Alim chose Chopin’s ’24 Preludes’ to end this very special occasion . I have heard him play them many times and I even tipped off the Frankls about his extraordinarily masterly BBC Wigmore performance of these 24 problems ( to quote Fou Ts’ong). Peter was extremely impressed and I just wish he could have heard tonight’s miraculous performance that has matured as only pure vintage can .

A standing ovation and three encores for a young man who has come of age and can join the ranks of one of the finest interpreters of our day .

The encores were Rachmaninov’s wondrous G minor Prelude; one of Scalatti’s 550 sonatas and Liszt’s F minor transcendental study n 10 played with refined breathtaking virtuosity and passionate abandon.

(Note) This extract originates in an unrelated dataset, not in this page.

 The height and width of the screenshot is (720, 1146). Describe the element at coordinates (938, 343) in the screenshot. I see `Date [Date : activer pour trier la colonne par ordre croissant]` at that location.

The 27-year-old pianist Alim Beisembayev has planned a magnificent array of music for his recital. Beginning with an energetic sonata by Scarlatti and Ravel’s hypnotically beautiful Valses Nobles et sentimentales, he moves on to Liszt’s powerful evocations of hell and redemption in the fantastical sonata Après une lecture du Dante, plus Ligeti’s most celebrated Etude, ‘The Devil’s Staircase’.The second half begins with Cwicseolfor(Quicksilver), a new work by the Jamaican-British composer Eleanor Alberga, written for Isata Kanneh-Mason and premiered in Budapest as part of a European concert hall tour in 2021. Now, at last, it gets its Southbank Centre premiere under the fingers of Beisembayev, who has become a significant advocate of Alberga’s music. Last year, Beisembayev gave the world premiere of Alberga’s Piano Concerto, which was commissioned for him as part of his prizes at the 2021 Leeds International Piano Competition.The concert sweeps to a close with Chopin’s 24 Preludes, each one a poetic miniature full of visionary imagination.